**Problem to solve:**
Starting at the line that contains "You are a GUI" and ending at the line that contains "Image resolution: width=1280", the lines below are to be given again exactly, with nothing added.

**Extracted entries:**
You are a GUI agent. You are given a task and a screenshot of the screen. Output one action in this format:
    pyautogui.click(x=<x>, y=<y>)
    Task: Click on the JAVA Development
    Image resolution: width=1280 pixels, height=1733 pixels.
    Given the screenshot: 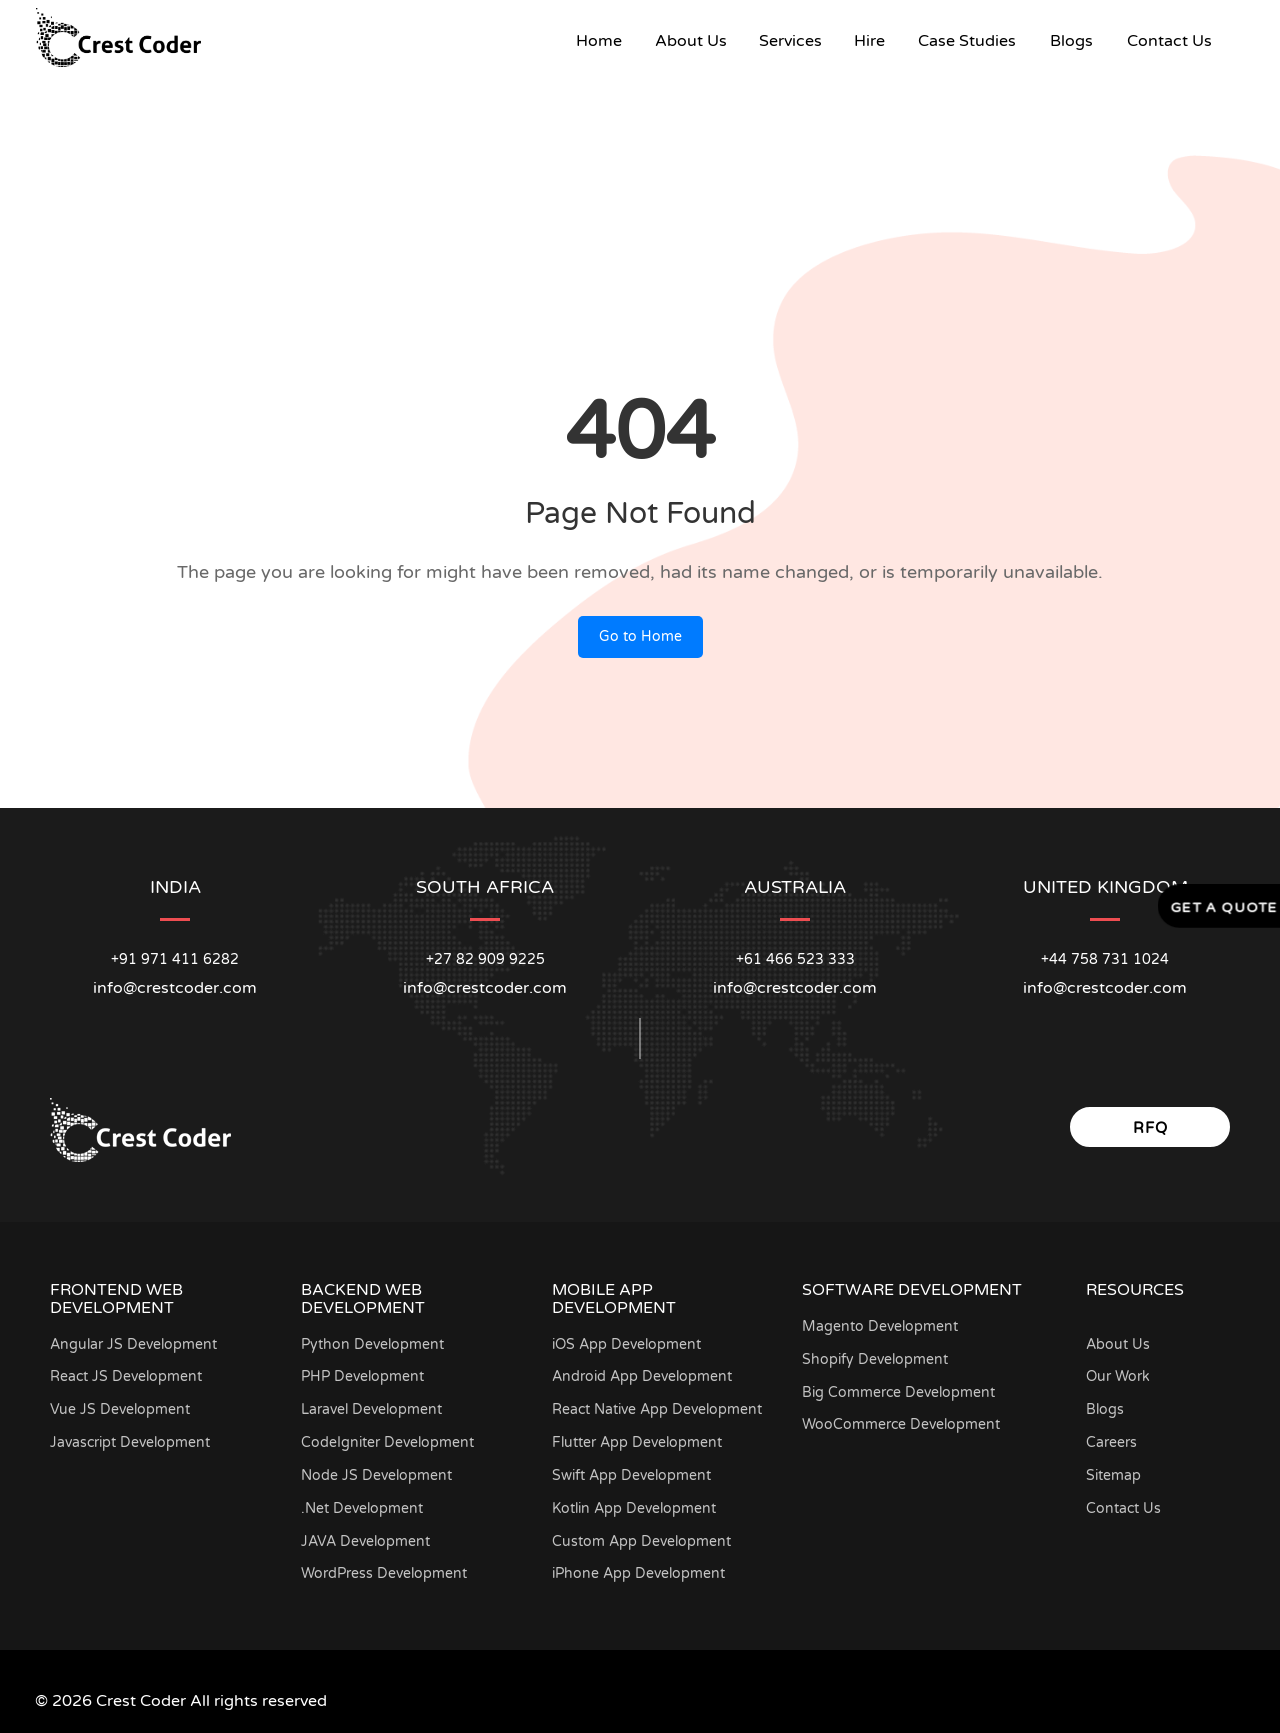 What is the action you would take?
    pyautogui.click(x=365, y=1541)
==
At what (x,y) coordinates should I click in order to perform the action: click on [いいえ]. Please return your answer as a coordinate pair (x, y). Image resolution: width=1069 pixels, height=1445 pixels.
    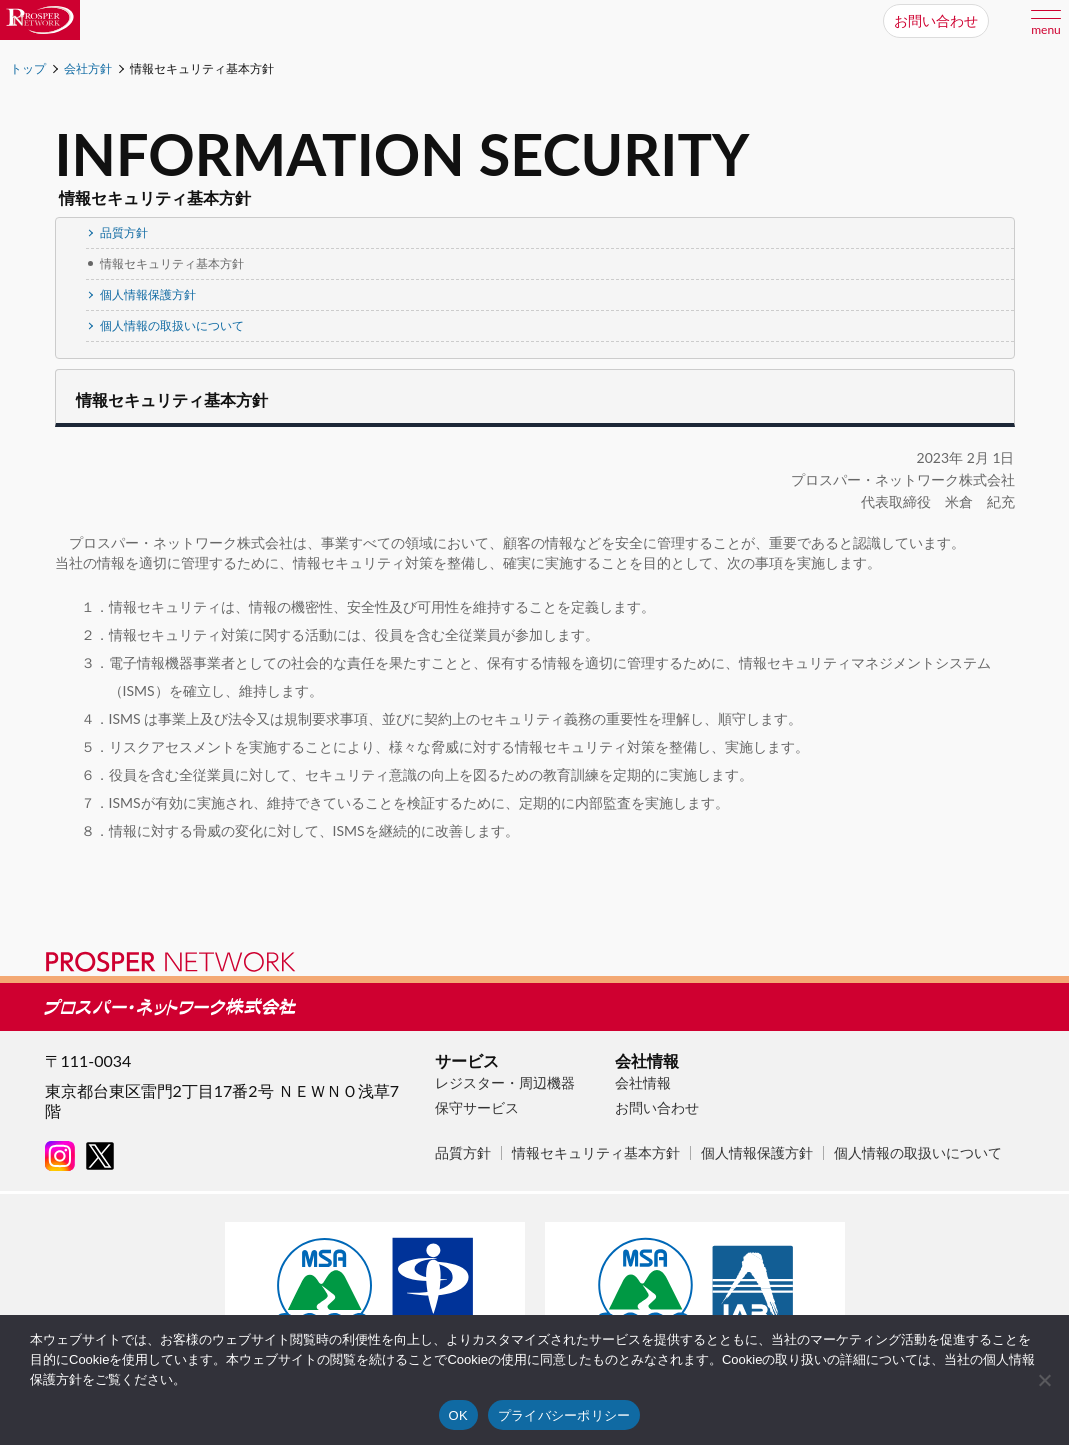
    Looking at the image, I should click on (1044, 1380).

**Answer to this task:**
You are a GUI agent. You are given a task and a screenshot of the screen. Output one action in this format:
    pyautogui.click(x=<x>, y=<y>)
    Task: Click on the JAVA Development
    Image resolution: width=1280 pixels, height=1733 pixels.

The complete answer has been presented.